◆ **WHAT THE EXERCISE ASKS**: Look through the entries that follow and return each line that has the string "Lato".
= Beginning of Section =
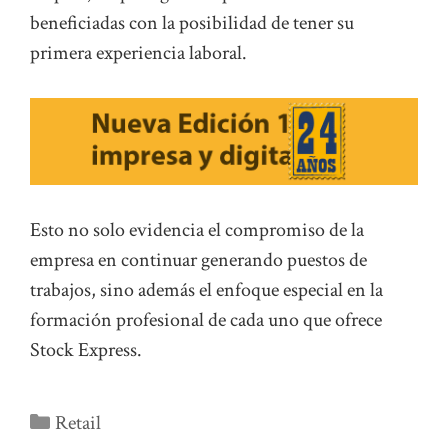
beneficiadas con la posibilidad de tener su
primera experiencia laboral.
Esto no solo evidencia el compromiso de la
empresa en continuar generando puestos de
trabajos, sino además el enfoque especial en la
formación profesional de cada uno que ofrece
Stock Express.
Categorías
Retail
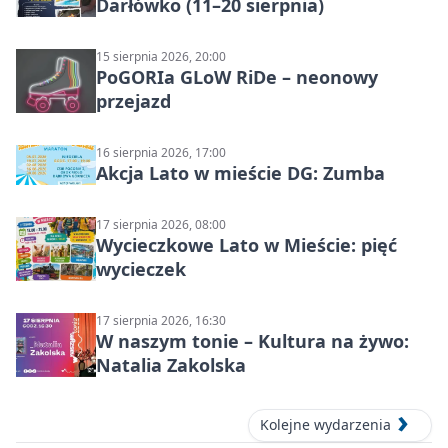
Darłówko (11–20 sierpnia)
15 sierpnia 2026, 20:00
PoGORIa GLoW RiDe – neonowy
przejazd
16 sierpnia 2026, 17:00
Akcja Lato w mieście DG: Zumba
17 sierpnia 2026, 08:00
Wycieczkowe Lato w Mieście: pięć
wycieczek
17 sierpnia 2026, 16:30
W naszym tonie – Kultura na żywo:
Natalia Zakolska
Kolejne wydarzenia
= End of Section =
◆ **REPLY TO THE EXERCISE**:
Akcja Lato w mieście DG: Zumba
Wycieczkowe Lato w Mieście: pięć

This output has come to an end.